Other Web Sites

Picture Pages

Web sites for people who hate to read.

In the movie Smoke, Harvey Keitel’s character takes a picture of his Brooklyn cigar store every morning, a routine he has followed for 11 years. The resulting albums, which he mostly keeps to himself, form a photographic record of small day-to-day differences over time. “It’s just one little part of the world,” he tells a friend, “but things happen there, too, just like everywhere else.”

Harvey has lots of kindred souls on the Web. Across the Internet and around the world, people are working on similar never-ending photographic projects. They are making photologs, a kind of Web site that is a combination of photo gallery and visual diary. Photologs, also known as photoblogs, are similar in format to Weblogs, but they are built around regular photo updates instead of commentary and links. Unlike standard Weblogs, they have been largely ignored, perhaps because they make no claims to revolutionary status. But photologs are a powerful idea in their own right—they combine some of the best aspects of Weblogs, such as instantaneous self-publishing, with a big dose of visual stimuli. As the concept catches on and the tools for making photologs become easier to use, they might just become the standard format for presenting personal photos on the Web.

How is a photolog different from a plain old Web page? Many people who have digital cameras find themselves churning out a constant stream of images because it is fun, easy, and cheap to do. Photologs are built to handle that stream, with the newest photos right up front and older ones receding into the background. Traditional online photo galleries lack this chronological structure and can be harder to update. And like Weblogs, many photologs are updated every day, making individual photos less important than the regular flow of images.

Photologgers tend to take their cameras with them everywhere, and this pays off most often in New York City, arguably the photolog capital of the world. Many of the city’s photologs carry on the tradition of street photography, chronicling small things noticed amid New York’s constant visual flux. Quarlo.com, for example, documents lonely urban landscapes inhabited by shadowy figures. Todd Gross, the man behind Quarlo, is one of the few photologgers with the patience to shoot his pictures on film and then scan them. Sometimes he even adds soundtracks, but there are no captions. In a similarly minimalist New York vein are Rion.nu and Slower.net, which focus on the colors and textures of the city’s streets.

Unlike Weblogs, photologs leap over language barriers, which is a helpful thing when global log-hopping. The Beijing teenager behind Ziboy.com doesn’t put captions on his photos in any language, but the faces in his shots say plenty without them. Fotodiario is a simple site that offers enigmatic glimpses of one man’s life in São Paulo, Brazil.

In contrast to these mostly wordless sites, there is plenty of writing on Hunkabutta.com, a photolog by a Canadian expatriate in Tokyo named Mike Clarke.
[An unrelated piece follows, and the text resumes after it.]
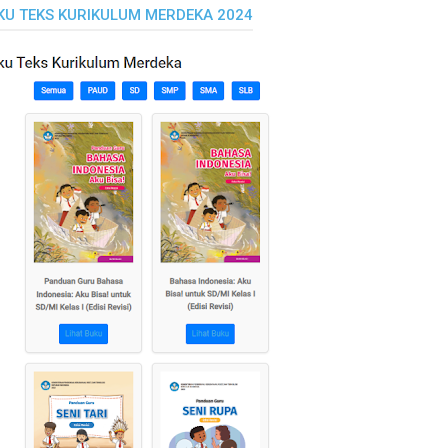
KU TEKS KURIKULUM MERDEKA 2024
He specializes in surreptitious portraits of city dwellers and explorations of Japanese cultural quirks in journal-style entries.

All of the sites mentioned here have a certain aesthetic self-consciousness about them, but there are plenty of less artsy photologs whose creators are not much interested in attracting a global following. College kids and parents, for example, use them as a place for friends and family to check out their latest doings or their newest baby photos. As is the case with Weblogs, most of these sites will be of interest to only a few people. They document a very small part of the world—but things happen there, too, just like everywhere else.